* MSCI Asia-Pacific index up 0.8%, Nikkei rises 1%
* European stock futures gain in early trade
* Trump delays tariffs on some China imports, boosts sentiment
* Crude oil prices dip after previous day’s big surge
* Asian stock markets: tmsnrt.rs/2zpUAr4
By Shinichi Saoshiro
TOKYO, Aug 14 (Reuters) - Asian stocks joined a global equities surge on Wednesday, after Washington delayed tariffs on some Chinese imports and gave much-needed relief for markets gripped by political and economic turmoil.
In early European trade, futures for the pan-region Euro Stoxx 50 were up 0.15%, German DAX 0.17% and Britain’s FTSE 0.25%.
The tariff news largely offset a raft of disappointing China data for July, although the safe-haven yen enjoyed a lift amid the deepening gloom in the world’s second-biggest economy.
Wall Street stocks soared overnight as U.S. President Donald Trump backed off his Sept. 1 deadline for 10% tariffs on the remaining Chinese imports, delaying duties on cellphones, laptops and other consumer goods in the hopes of blunting their impact on U.S. holiday sales.
The surge in U.S. stocks lifted MSCI’s broadest index of Asia-Pacific shares outside Japan by 0.8%.
The Shanghai Composite Index advanced 0.6% while Hong Kong’s Hang Seng, which has been hurt by disruptions from large anti-government protests, rose 0.5%.
South Korea’s KOSPI advanced 0.7% and Japan’s Nikkei rose 1%.
Yet Wednesday’s bounce hardly clawed back the sizable losses for equities over recent months, and broad market sentiment remained fragile given that the U.S.-China trade conflict is still far from resolved.
Uncertainty around political risks such as the unrest in Hong Kong also continue to keep investors on edge.
Kenta Inoue, senior market economist at Mitsubishi UFJ Morgan Stanley Securities, pointed out that Trump’s tariff delay came just as U.S. stocks were stalling.
“This appears to be a routine ploy by the U.S. president, who applies trade pressure on China when stocks are doing well and opts for compromise when they are not,” Inoue said.
The S&P 500 advanced to a record high at the end of July, but it has lost momentum due to factors including U.S.-China trade angst. The index rose 1.5% on Tuesday, but is still down 1.8% in August.
The year-long tariff dispute between the world’s biggest economies has already disrupted global supply chains and slowed economic growth.
Growth of China’s industrial output slowed much more than expected to 4.8% in July from a year earlier, official data showed on Wednesday, in the latest sign of faltering demand as the United States ramps up trade pressure.
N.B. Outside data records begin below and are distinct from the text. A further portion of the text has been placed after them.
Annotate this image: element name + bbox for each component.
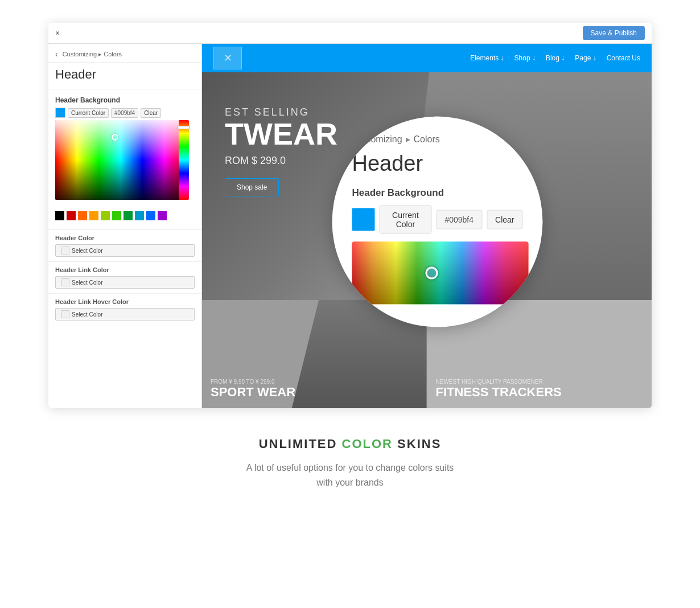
fake-logo: ✕ [213,47,242,69]
desc-line1: A lot of useful options for you to chang… [246,463,454,473]
hero-text: EST SELLING TWEAR ROM $ 299.0 Shop sale [225,106,337,196]
color-row-main: Current Color #009bf4 Clear [55,108,195,118]
select-color-btn-2[interactable]: Select Color [55,308,195,321]
magnify-current-color-btn[interactable]: Current Color [380,206,432,234]
screenshot-wrapper: × Save & Publish ‹ Customizing ▸ Colors … [48,23,652,408]
preview-website: ✕ Elements ↓ Shop ↓ Blog ↓ Page ↓ Contac… [202,44,652,408]
swatch-teal[interactable] [135,211,144,220]
sidebar: ‹ Customizing ▸ Colors Header Header Bac… [48,44,202,408]
sub-section-header-link-color: Header Link Color Select Color [48,261,201,293]
nav-item-contact: Contact Us [607,54,640,62]
sidebar-page-title: Header [48,63,201,89]
color-picker-area[interactable] [55,120,195,204]
magnify-picker-cursor[interactable] [425,267,438,280]
mini-swatch-0 [61,247,69,254]
magnify-clear-btn[interactable]: Clear [487,210,522,229]
sidebar-header-background: Header Background Current Color #009bf4 … [48,89,201,229]
magnify-breadcrumb-part2: Colors [414,134,440,144]
app-topbar: × Save & Publish [48,23,652,44]
magnify-hex-value: #009bf4 [436,210,482,229]
sidebar-breadcrumb: ‹ Customizing ▸ Colors [48,44,201,63]
bottom-description: A lot of useful options for you to chang… [246,461,454,490]
sub-label-header-link-hover-color: Header Link Hover Color [55,298,195,305]
hue-handle[interactable] [178,126,190,129]
nav-item-elements: Elements ↓ [470,54,504,62]
magnify-section-label: Header Background [352,187,523,199]
color-cursor[interactable] [112,134,118,141]
swatch-purple[interactable] [158,211,167,220]
color-overlay [55,120,186,200]
swatch-black[interactable] [55,211,64,220]
color-picker-gradient-box[interactable] [55,120,186,200]
breadcrumb-text: Customizing ▸ Colors [63,51,122,58]
swatches-row [55,209,195,223]
fake-website-header: ✕ Elements ↓ Shop ↓ Blog ↓ Page ↓ Contac… [202,44,652,72]
app-content: ‹ Customizing ▸ Colors Header Header Bac… [48,44,652,408]
close-button[interactable]: × [55,28,60,38]
magnify-circle: Customizing ▸ Colors Header Header Backg… [332,117,543,327]
hero-price: ROM $ 299.0 [225,155,337,167]
back-arrow-icon[interactable]: ‹ [55,50,58,59]
current-color-swatch [55,108,65,118]
swatch-blue[interactable] [146,211,155,220]
swatch-green[interactable] [112,211,121,220]
magnify-color-picker[interactable] [352,242,529,305]
nav-item-shop: Shop ↓ [514,54,536,62]
title-color: COLOR [342,437,393,451]
nav-item-blog: Blog ↓ [546,54,565,62]
swatch-orange[interactable] [78,211,87,220]
select-color-btn-0[interactable]: Select Color [55,244,195,257]
magnify-breadcrumb: Customizing ▸ Colors [352,134,523,145]
select-color-btn-1[interactable]: Select Color [55,276,195,289]
magnify-color-row: Current Color #009bf4 Clear [352,206,523,234]
current-color-button[interactable]: Current Color [68,108,109,118]
hue-slider[interactable] [179,120,189,200]
card2-title: FITNESS TRACKERS [436,385,644,400]
preview-area: ✕ Elements ↓ Shop ↓ Blog ↓ Page ↓ Contac… [202,44,652,408]
mini-swatch-2 [61,310,69,318]
swatch-darkgreen[interactable] [123,211,133,220]
sub-label-header-link-color: Header Link Color [55,266,195,273]
magnify-color-swatch [352,208,375,231]
title-skins: SKINS [397,437,441,451]
sub-label-header-color: Header Color [55,235,195,241]
fake-nav: Elements ↓ Shop ↓ Blog ↓ Page ↓ Contact … [470,54,640,62]
section-label-header-bg: Header Background [55,96,195,104]
bottom-section: UNLIMITED COLOR SKINS A lot of useful op… [235,408,466,507]
swatch-amber[interactable] [89,211,98,220]
hero-title: TWEAR [225,118,337,149]
sub-section-header-color: Header Color Select Color [48,229,201,261]
swatch-lime[interactable] [101,211,110,220]
sub-section-header-link-hover-color: Header Link Hover Color Select Color [48,293,201,325]
magnify-breadcrumb-arrow: ▸ [406,134,410,145]
save-publish-button[interactable]: Save & Publish [583,26,645,40]
nav-item-page: Page ↓ [575,54,596,62]
swatch-red[interactable] [67,211,76,220]
magnify-title: Header [352,151,523,176]
mini-swatch-1 [61,278,69,286]
bottom-title: UNLIMITED COLOR SKINS [246,437,454,451]
desc-line2: with your brands [316,478,383,487]
shop-sale-button[interactable]: Shop sale [225,178,279,196]
logo-icon: ✕ [224,52,232,64]
card2-subtitle: Newest High Quality Passomener [436,379,644,385]
magnify-picker-overlay [352,242,529,305]
clear-button[interactable]: Clear [141,108,161,118]
hex-value-display: #009bf4 [111,108,138,118]
title-unlimited: UNLIMITED [259,437,337,451]
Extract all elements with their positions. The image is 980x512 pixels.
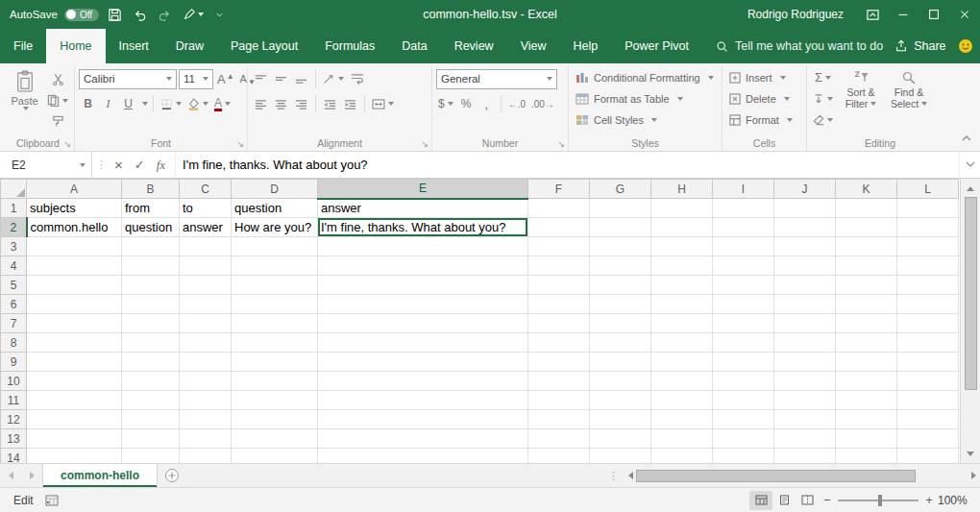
cell-B5[interactable] — [122, 276, 180, 295]
font-name-select[interactable]: Calibri — [79, 69, 177, 89]
cell-H8[interactable] — [651, 333, 713, 353]
cell-K6[interactable] — [836, 295, 897, 314]
cell-F3[interactable] — [528, 237, 590, 256]
cell-K11[interactable] — [836, 391, 897, 410]
cell-I3[interactable] — [713, 237, 774, 256]
sheet-nav-right-button[interactable] — [21, 464, 42, 487]
cell-I10[interactable] — [713, 372, 774, 391]
cell-F8[interactable] — [528, 333, 590, 353]
cell-B6[interactable] — [122, 295, 180, 314]
cell-A12[interactable] — [27, 410, 122, 429]
cell-B10[interactable] — [122, 372, 180, 391]
cell-L2[interactable] — [897, 218, 959, 237]
tab-file[interactable]: File — [0, 29, 46, 63]
cell-E6[interactable] — [318, 295, 528, 314]
cell-J14[interactable] — [774, 449, 836, 464]
cell-K3[interactable] — [836, 237, 897, 256]
cell-D11[interactable] — [232, 391, 318, 410]
row-header-1[interactable]: 1 — [1, 199, 27, 218]
cell-L8[interactable] — [897, 333, 959, 353]
cell-L1[interactable] — [897, 199, 959, 218]
cell-J6[interactable] — [774, 295, 836, 314]
cell-I2[interactable] — [713, 218, 774, 237]
cell-H7[interactable] — [651, 314, 713, 333]
normal-view-button[interactable] — [749, 491, 772, 510]
cell-E14[interactable] — [318, 449, 528, 464]
cancel-entry-button[interactable]: × — [114, 157, 123, 173]
cell-L14[interactable] — [897, 449, 959, 464]
cell-F6[interactable] — [528, 295, 590, 314]
cell-H4[interactable] — [651, 256, 713, 276]
cell-G1[interactable] — [590, 199, 651, 218]
cell-L10[interactable] — [897, 372, 959, 391]
cell-F1[interactable] — [528, 199, 590, 218]
formula-bar-expand-button[interactable] — [959, 152, 980, 178]
insert-cells-button[interactable]: Insert — [726, 67, 789, 87]
autosave-toggle[interactable]: Off — [64, 9, 99, 21]
cell-H13[interactable] — [651, 429, 713, 449]
cell-L13[interactable] — [897, 429, 959, 449]
cell-K1[interactable] — [836, 199, 897, 218]
italic-button[interactable]: I — [99, 94, 117, 114]
cell-B7[interactable] — [122, 314, 180, 333]
find-select-button[interactable]: Find & Select — [887, 67, 931, 110]
alignment-dialog-launcher[interactable]: ↘ — [421, 140, 429, 149]
row-header-2[interactable]: 2 — [1, 218, 27, 237]
undo-button[interactable] — [131, 6, 149, 24]
cell-H11[interactable] — [651, 391, 713, 410]
cell-A8[interactable] — [27, 333, 122, 353]
align-middle-button[interactable] — [272, 69, 290, 89]
cell-E1[interactable]: answer — [318, 199, 528, 218]
user-name[interactable]: Rodrigo Rodriguez — [747, 8, 844, 21]
cell-E8[interactable] — [318, 333, 528, 353]
cell-I14[interactable] — [713, 449, 774, 464]
save-button[interactable] — [106, 6, 124, 24]
font-size-select[interactable]: 11 — [179, 69, 213, 89]
cell-D7[interactable] — [232, 314, 318, 333]
column-header-E[interactable]: E — [318, 180, 528, 199]
cell-G13[interactable] — [590, 429, 651, 449]
share-button[interactable]: Share — [883, 29, 957, 63]
cell-K8[interactable] — [836, 333, 897, 353]
cell-G6[interactable] — [590, 295, 651, 314]
row-header-11[interactable]: 11 — [1, 391, 27, 410]
cell-J2[interactable] — [774, 218, 836, 237]
cell-B3[interactable] — [122, 237, 180, 256]
cell-E9[interactable] — [318, 353, 528, 372]
borders-button[interactable] — [159, 94, 184, 114]
underline-button[interactable]: U — [119, 94, 137, 114]
decrease-decimal-button[interactable]: .00→ — [529, 94, 556, 114]
column-header-K[interactable]: K — [836, 180, 897, 199]
cell-I4[interactable] — [713, 256, 774, 276]
clipboard-dialog-launcher[interactable]: ↘ — [63, 140, 71, 149]
tab-help[interactable]: Help — [560, 29, 612, 63]
autosum-button[interactable]: Σ — [811, 67, 835, 87]
row-header-3[interactable]: 3 — [1, 237, 27, 256]
column-header-L[interactable]: L — [897, 180, 959, 199]
cell-D6[interactable] — [232, 295, 318, 314]
tab-draw[interactable]: Draw — [162, 29, 217, 63]
cell-I7[interactable] — [713, 314, 774, 333]
column-header-I[interactable]: I — [713, 180, 774, 199]
percent-format-button[interactable]: % — [457, 94, 476, 114]
insert-function-button[interactable]: fx — [157, 158, 165, 173]
column-header-C[interactable]: C — [180, 180, 232, 199]
cell-I12[interactable] — [713, 410, 774, 429]
tab-power-pivot[interactable]: Power Pivot — [611, 29, 702, 63]
zoom-slider-thumb[interactable] — [878, 495, 882, 506]
cell-A2[interactable]: common.hello — [27, 218, 122, 237]
cell-B1[interactable]: from — [122, 199, 180, 218]
cell-F4[interactable] — [528, 256, 590, 276]
cell-A14[interactable] — [27, 449, 122, 464]
redo-button[interactable] — [156, 6, 174, 24]
cell-styles-button[interactable]: Cell Styles — [573, 110, 660, 130]
cell-H1[interactable] — [651, 199, 713, 218]
cell-C10[interactable] — [180, 372, 232, 391]
sheet-tab-common-hello[interactable]: common-hello — [42, 464, 158, 487]
orientation-button[interactable] — [321, 69, 346, 89]
cell-E4[interactable] — [318, 256, 528, 276]
cell-G8[interactable] — [590, 333, 651, 353]
cell-J7[interactable] — [774, 314, 836, 333]
cell-D10[interactable] — [232, 372, 318, 391]
scroll-left-icon[interactable] — [628, 472, 633, 479]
July’s pace was the slowest since February 2002.
“President Trump did delay the tariffs and while this is positive for equities, the markets will remain wary of the tariffs still being implemented come December,” said Masahiro Ichikawa, senior strategist at Sumitomo Mitsui DS Asset Management.
“And while the tensions in Hong Kong are not a main calibre theme for all markets, their negative impact has been multiplied as they have taken place simultaneously with developments in Argentina.”
Fears of a possible return to interventionist policies, and by extension a possible debt default, jolted global markets this week after conservative Argentina President Mauricio Macri was handed a trouncing by the opposition in presidential primaries over the weekend.
In currencies, the safe-haven yen advanced 0.25% to 106.485 per dollar as the weaker-than-expected Chinese economic data reinforced the view that resolving the trade war was a long way off even with Trump delaying some additional tariffs.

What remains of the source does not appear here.